> _TASK STATEMENT_
Beneath this line sits some data. Return only its lines from the one holding "Service Areas" through the one holding "Manages $750 M Fund.", inclusive, exactly, with the images removed.

Saved entries
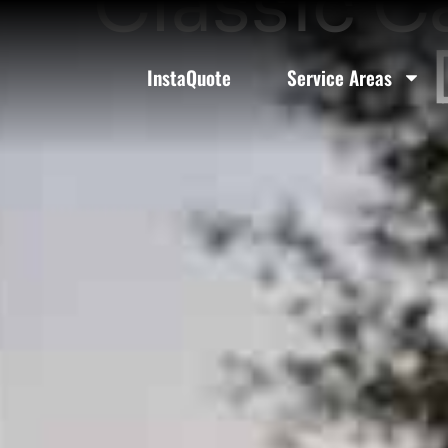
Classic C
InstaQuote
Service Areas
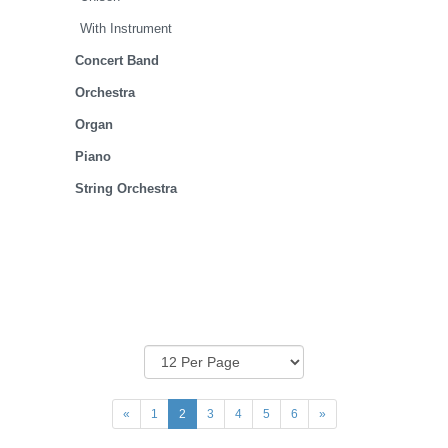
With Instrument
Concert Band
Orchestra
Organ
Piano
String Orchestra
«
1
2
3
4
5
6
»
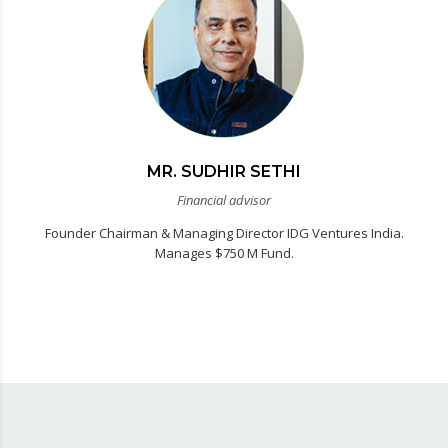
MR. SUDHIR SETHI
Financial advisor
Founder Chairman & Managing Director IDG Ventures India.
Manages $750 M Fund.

==

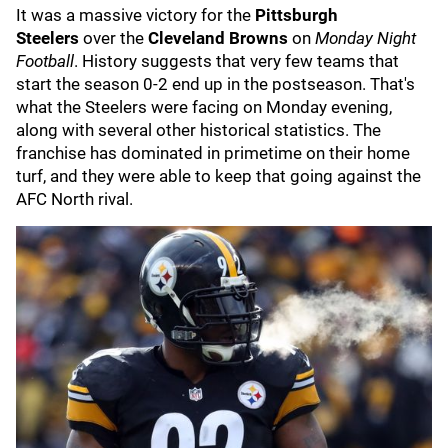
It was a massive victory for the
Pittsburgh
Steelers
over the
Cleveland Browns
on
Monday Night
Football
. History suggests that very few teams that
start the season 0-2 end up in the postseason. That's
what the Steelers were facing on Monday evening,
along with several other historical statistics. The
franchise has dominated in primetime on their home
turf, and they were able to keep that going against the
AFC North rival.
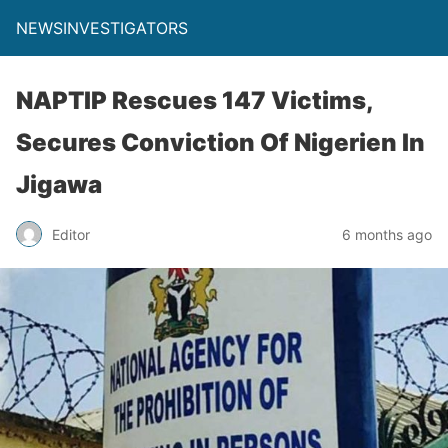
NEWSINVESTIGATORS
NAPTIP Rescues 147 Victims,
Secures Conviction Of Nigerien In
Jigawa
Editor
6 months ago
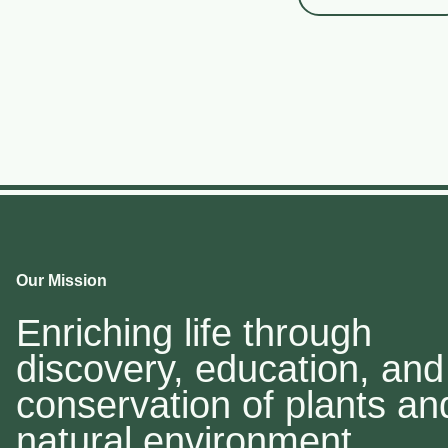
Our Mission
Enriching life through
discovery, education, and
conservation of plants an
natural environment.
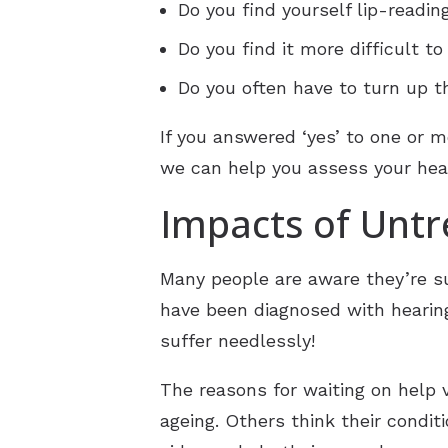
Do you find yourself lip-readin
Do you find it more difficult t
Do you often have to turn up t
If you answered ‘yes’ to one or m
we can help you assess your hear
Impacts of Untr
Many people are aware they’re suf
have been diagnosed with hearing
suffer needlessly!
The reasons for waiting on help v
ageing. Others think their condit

> _YOUR SOLUTION_
Service Areas
With Instrument
Concert Band
Orchestra
Organ
Piano
String Orchestra
«
1
2
3
4
5
6
»
MR. SUDHIR SETHI
Financial advisor
Founder Chairman & Managing Director IDG Ventures India.
Manages $750 M Fund.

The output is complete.